- Records to process -
--- START ---
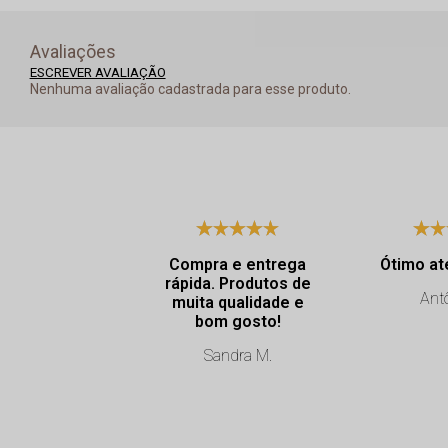
Avaliações
ESCREVER AVALIAÇÃO
Nenhuma avaliação cadastrada para esse produto.
Compra e entrega
Ótimo at
rápida. Produtos de
Antô
muita qualidade e
bom gosto!
Sandra M.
--- END ---
- Requirement -
Print only the lines running from the one with "ESCREVER AVALIAÇÃO" to the final line of the data above, each exactly as it appears.

- Exercise response -
ESCREVER AVALIAÇÃO
Nenhuma avaliação cadastrada para esse produto.
Compra e entrega
Ótimo at
rápida. Produtos de
Antô
muita qualidade e
bom gosto!
Sandra M.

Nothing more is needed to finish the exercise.